DIRECTIONS FOR THIS TASK:
Could you please retype the records exactly, minus their pictures?

___ DATA SUPPLIED

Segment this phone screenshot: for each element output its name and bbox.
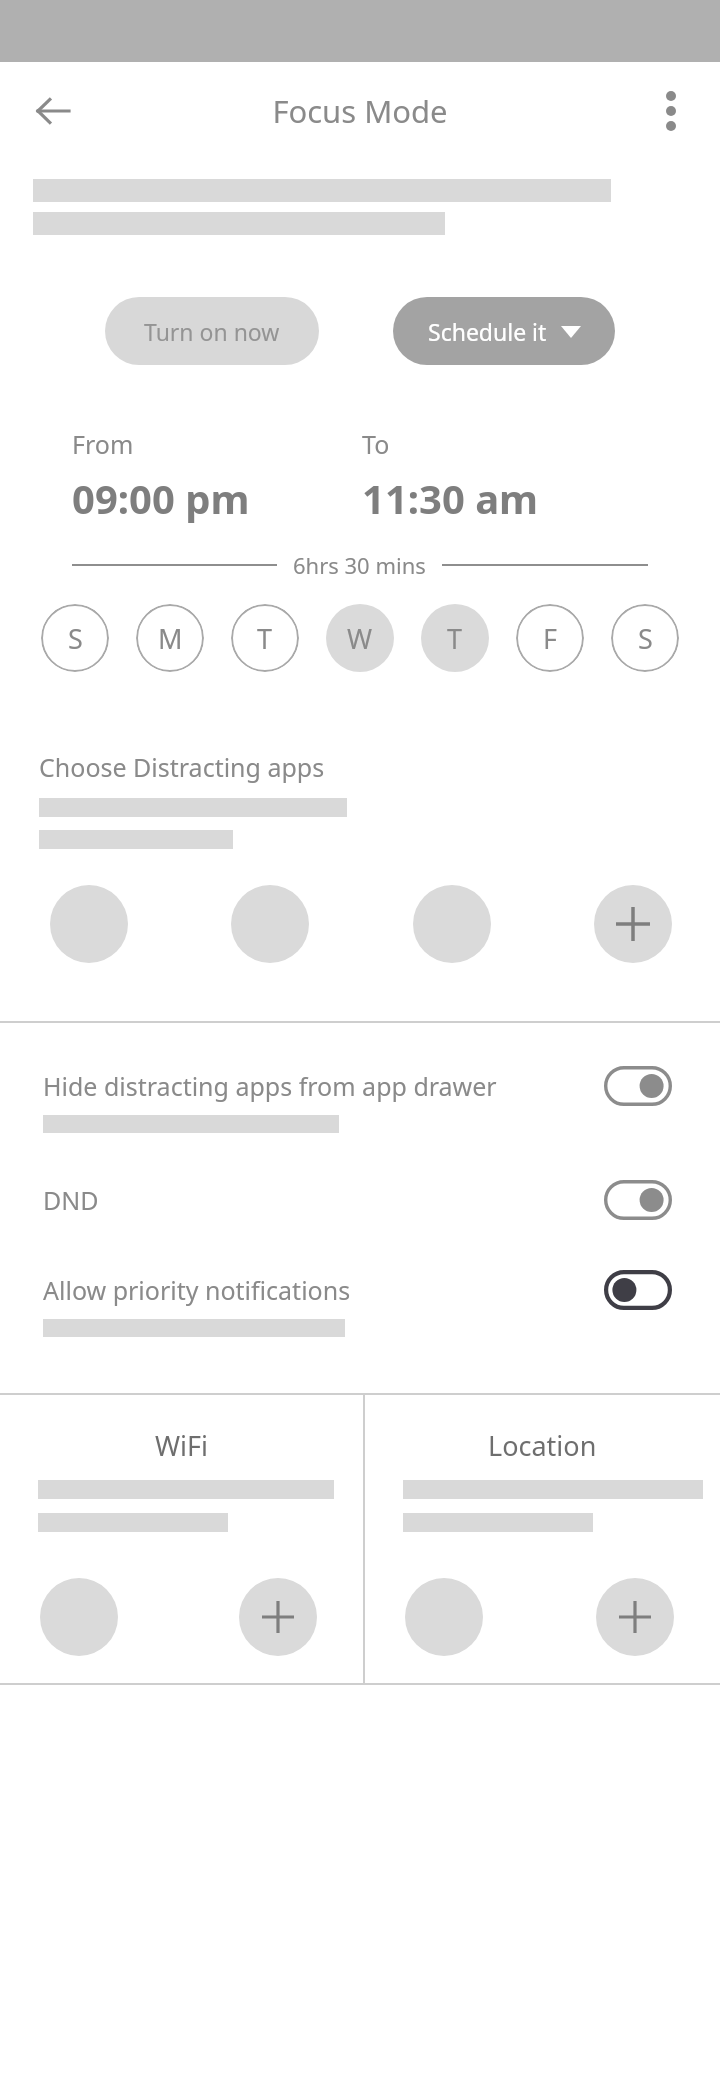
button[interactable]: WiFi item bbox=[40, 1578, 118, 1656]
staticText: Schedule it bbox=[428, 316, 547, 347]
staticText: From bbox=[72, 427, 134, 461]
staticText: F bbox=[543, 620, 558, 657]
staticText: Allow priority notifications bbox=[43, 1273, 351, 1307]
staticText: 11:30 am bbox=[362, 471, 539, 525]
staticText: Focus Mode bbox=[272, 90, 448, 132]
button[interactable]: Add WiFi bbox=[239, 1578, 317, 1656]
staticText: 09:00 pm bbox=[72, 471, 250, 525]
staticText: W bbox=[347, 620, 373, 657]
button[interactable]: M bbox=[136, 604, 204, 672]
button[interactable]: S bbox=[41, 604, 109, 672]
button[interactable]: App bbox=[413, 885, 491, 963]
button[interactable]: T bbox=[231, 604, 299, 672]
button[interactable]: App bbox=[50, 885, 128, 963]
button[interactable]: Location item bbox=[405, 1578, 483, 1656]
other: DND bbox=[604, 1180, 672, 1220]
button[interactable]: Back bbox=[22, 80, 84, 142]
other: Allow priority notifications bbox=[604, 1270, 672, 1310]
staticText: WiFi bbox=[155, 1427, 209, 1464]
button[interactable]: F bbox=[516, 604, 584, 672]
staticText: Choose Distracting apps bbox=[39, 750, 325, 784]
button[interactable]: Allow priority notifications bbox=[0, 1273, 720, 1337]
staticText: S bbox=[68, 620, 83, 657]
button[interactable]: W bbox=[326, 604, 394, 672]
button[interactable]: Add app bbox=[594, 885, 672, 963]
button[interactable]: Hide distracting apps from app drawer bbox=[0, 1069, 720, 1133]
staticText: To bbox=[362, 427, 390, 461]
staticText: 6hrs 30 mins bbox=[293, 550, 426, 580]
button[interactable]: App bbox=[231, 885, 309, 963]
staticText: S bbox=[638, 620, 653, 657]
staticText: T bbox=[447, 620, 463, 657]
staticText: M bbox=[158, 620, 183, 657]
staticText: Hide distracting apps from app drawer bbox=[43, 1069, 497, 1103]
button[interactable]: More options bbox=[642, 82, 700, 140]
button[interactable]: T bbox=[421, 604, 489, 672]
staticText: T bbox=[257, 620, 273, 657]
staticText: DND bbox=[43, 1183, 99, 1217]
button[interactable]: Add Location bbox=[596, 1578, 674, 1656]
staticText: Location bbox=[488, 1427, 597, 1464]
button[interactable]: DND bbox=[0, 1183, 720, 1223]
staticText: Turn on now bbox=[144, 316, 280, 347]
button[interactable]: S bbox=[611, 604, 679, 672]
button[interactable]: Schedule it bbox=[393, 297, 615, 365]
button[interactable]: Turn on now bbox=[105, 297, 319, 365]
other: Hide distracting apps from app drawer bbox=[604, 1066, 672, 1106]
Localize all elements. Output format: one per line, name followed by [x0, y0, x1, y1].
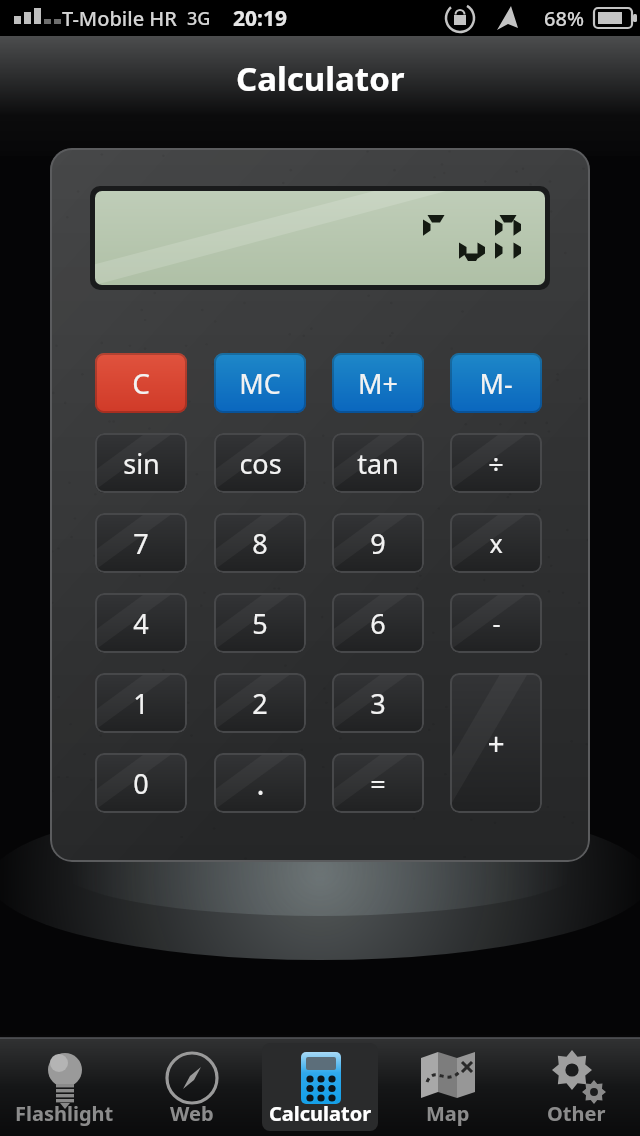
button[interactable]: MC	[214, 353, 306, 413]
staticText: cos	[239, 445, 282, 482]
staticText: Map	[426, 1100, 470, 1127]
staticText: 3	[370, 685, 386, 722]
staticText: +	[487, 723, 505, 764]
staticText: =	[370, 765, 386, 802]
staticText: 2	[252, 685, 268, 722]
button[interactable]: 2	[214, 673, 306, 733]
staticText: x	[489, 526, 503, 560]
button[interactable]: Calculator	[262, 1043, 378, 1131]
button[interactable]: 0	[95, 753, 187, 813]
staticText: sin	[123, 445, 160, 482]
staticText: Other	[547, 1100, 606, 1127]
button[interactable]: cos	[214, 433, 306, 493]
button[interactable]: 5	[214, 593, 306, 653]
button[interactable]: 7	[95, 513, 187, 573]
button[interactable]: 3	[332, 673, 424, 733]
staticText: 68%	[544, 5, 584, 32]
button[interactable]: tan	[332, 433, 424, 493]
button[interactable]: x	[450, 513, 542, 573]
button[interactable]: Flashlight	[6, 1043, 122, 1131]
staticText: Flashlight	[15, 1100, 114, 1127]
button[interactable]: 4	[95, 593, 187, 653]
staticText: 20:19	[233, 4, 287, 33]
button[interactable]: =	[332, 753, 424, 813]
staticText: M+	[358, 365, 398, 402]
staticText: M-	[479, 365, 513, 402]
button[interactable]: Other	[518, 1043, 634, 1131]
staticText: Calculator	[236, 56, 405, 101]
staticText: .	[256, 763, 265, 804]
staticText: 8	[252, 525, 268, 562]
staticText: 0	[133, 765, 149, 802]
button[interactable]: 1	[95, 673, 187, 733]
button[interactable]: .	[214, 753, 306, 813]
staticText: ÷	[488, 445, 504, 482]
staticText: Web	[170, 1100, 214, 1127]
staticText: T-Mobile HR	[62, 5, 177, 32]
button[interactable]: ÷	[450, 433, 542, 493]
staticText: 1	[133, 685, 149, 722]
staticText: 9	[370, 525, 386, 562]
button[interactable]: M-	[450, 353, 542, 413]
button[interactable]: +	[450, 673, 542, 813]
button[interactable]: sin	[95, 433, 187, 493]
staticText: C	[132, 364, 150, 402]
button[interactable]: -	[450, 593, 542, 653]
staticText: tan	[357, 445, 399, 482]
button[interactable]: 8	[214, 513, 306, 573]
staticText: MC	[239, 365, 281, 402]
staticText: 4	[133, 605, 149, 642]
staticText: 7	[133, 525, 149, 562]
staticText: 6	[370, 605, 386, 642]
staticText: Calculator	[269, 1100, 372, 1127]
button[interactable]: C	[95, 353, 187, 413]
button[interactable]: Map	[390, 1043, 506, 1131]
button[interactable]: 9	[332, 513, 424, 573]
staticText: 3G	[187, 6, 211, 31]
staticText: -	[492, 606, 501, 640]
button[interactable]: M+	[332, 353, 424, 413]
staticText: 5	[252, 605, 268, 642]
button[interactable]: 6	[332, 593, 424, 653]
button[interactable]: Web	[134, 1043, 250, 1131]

______

RESULT OF THE EXERCISE:
Segment this phone screenshot: for each element output its name and bbox.
button[interactable]: WiFi item bbox=[40, 1578, 118, 1656]
staticText: Schedule it bbox=[428, 316, 547, 347]
staticText: From bbox=[72, 427, 134, 461]
staticText: F bbox=[543, 620, 558, 657]
staticText: Allow priority notifications bbox=[43, 1273, 351, 1307]
staticText: 11:30 am bbox=[362, 471, 539, 525]
staticText: Focus Mode bbox=[272, 90, 448, 132]
button[interactable]: Add WiFi bbox=[239, 1578, 317, 1656]
staticText: 09:00 pm bbox=[72, 471, 250, 525]
staticText: W bbox=[347, 620, 373, 657]
button[interactable]: M bbox=[136, 604, 204, 672]
button[interactable]: S bbox=[41, 604, 109, 672]
button[interactable]: App bbox=[413, 885, 491, 963]
button[interactable]: T bbox=[231, 604, 299, 672]
button[interactable]: App bbox=[50, 885, 128, 963]
button[interactable]: Location item bbox=[405, 1578, 483, 1656]
other: DND bbox=[604, 1180, 672, 1220]
button[interactable]: Back bbox=[22, 80, 84, 142]
other: Allow priority notifications bbox=[604, 1270, 672, 1310]
staticText: WiFi bbox=[155, 1427, 209, 1464]
button[interactable]: F bbox=[516, 604, 584, 672]
staticText: Choose Distracting apps bbox=[39, 750, 325, 784]
button[interactable]: Allow priority notifications bbox=[0, 1273, 720, 1337]
staticText: S bbox=[68, 620, 83, 657]
button[interactable]: W bbox=[326, 604, 394, 672]
button[interactable]: Add app bbox=[594, 885, 672, 963]
button[interactable]: Hide distracting apps from app drawer bbox=[0, 1069, 720, 1133]
staticText: To bbox=[362, 427, 390, 461]
staticText: 6hrs 30 mins bbox=[293, 550, 426, 580]
button[interactable]: App bbox=[231, 885, 309, 963]
staticText: S bbox=[638, 620, 653, 657]
staticText: T bbox=[447, 620, 463, 657]
staticText: M bbox=[158, 620, 183, 657]
staticText: Hide distracting apps from app drawer bbox=[43, 1069, 497, 1103]
button[interactable]: More options bbox=[642, 82, 700, 140]
button[interactable]: T bbox=[421, 604, 489, 672]
staticText: T bbox=[257, 620, 273, 657]
staticText: DND bbox=[43, 1183, 99, 1217]
button[interactable]: Add Location bbox=[596, 1578, 674, 1656]
staticText: Location bbox=[488, 1427, 597, 1464]
button[interactable]: DND bbox=[0, 1183, 720, 1223]
staticText: Turn on now bbox=[144, 316, 280, 347]
button[interactable]: S bbox=[611, 604, 679, 672]
button[interactable]: Schedule it bbox=[393, 297, 615, 365]
button[interactable]: Turn on now bbox=[105, 297, 319, 365]
other: Hide distracting apps from app drawer bbox=[604, 1066, 672, 1106]
Localize all elements. Output format: one per line, name followed by [x0, y0, x1, y1].
button[interactable]: MC	[214, 353, 306, 413]
staticText: cos	[239, 445, 282, 482]
staticText: Map	[426, 1100, 470, 1127]
staticText: 3	[370, 685, 386, 722]
staticText: +	[487, 723, 505, 764]
staticText: =	[370, 765, 386, 802]
staticText: 2	[252, 685, 268, 722]
button[interactable]: 2	[214, 673, 306, 733]
staticText: x	[489, 526, 503, 560]
button[interactable]: Calculator	[262, 1043, 378, 1131]
button[interactable]: 0	[95, 753, 187, 813]
staticText: sin	[123, 445, 160, 482]
staticText: Other	[547, 1100, 606, 1127]
button[interactable]: cos	[214, 433, 306, 493]
button[interactable]: 5	[214, 593, 306, 653]
button[interactable]: 7	[95, 513, 187, 573]
button[interactable]: 3	[332, 673, 424, 733]
staticText: 68%	[544, 5, 584, 32]
button[interactable]: tan	[332, 433, 424, 493]
button[interactable]: x	[450, 513, 542, 573]
button[interactable]: Flashlight	[6, 1043, 122, 1131]
staticText: Flashlight	[15, 1100, 114, 1127]
button[interactable]: 4	[95, 593, 187, 653]
staticText: 20:19	[233, 4, 287, 33]
button[interactable]: =	[332, 753, 424, 813]
staticText: M+	[358, 365, 398, 402]
staticText: M-	[479, 365, 513, 402]
button[interactable]: Other	[518, 1043, 634, 1131]
staticText: Calculator	[236, 56, 405, 101]
staticText: .	[256, 763, 265, 804]
staticText: 8	[252, 525, 268, 562]
staticText: 0	[133, 765, 149, 802]
button[interactable]: 1	[95, 673, 187, 733]
button[interactable]: .	[214, 753, 306, 813]
staticText: ÷	[488, 445, 504, 482]
staticText: Web	[170, 1100, 214, 1127]
staticText: T-Mobile HR	[62, 5, 177, 32]
button[interactable]: ÷	[450, 433, 542, 493]
staticText: 1	[133, 685, 149, 722]
staticText: 9	[370, 525, 386, 562]
button[interactable]: M-	[450, 353, 542, 413]
button[interactable]: +	[450, 673, 542, 813]
button[interactable]: sin	[95, 433, 187, 493]
staticText: C	[132, 364, 150, 402]
button[interactable]: -	[450, 593, 542, 653]
staticText: tan	[357, 445, 399, 482]
button[interactable]: 8	[214, 513, 306, 573]
staticText: MC	[239, 365, 281, 402]
staticText: 4	[133, 605, 149, 642]
staticText: 7	[133, 525, 149, 562]
staticText: 6	[370, 605, 386, 642]
staticText: Calculator	[269, 1100, 372, 1127]
button[interactable]: C	[95, 353, 187, 413]
button[interactable]: Map	[390, 1043, 506, 1131]
button[interactable]: 9	[332, 513, 424, 573]
staticText: 3G	[187, 6, 211, 31]
staticText: -	[492, 606, 501, 640]
button[interactable]: M+	[332, 353, 424, 413]
staticText: 5	[252, 605, 268, 642]
button[interactable]: 6	[332, 593, 424, 653]
button[interactable]: Web	[134, 1043, 250, 1131]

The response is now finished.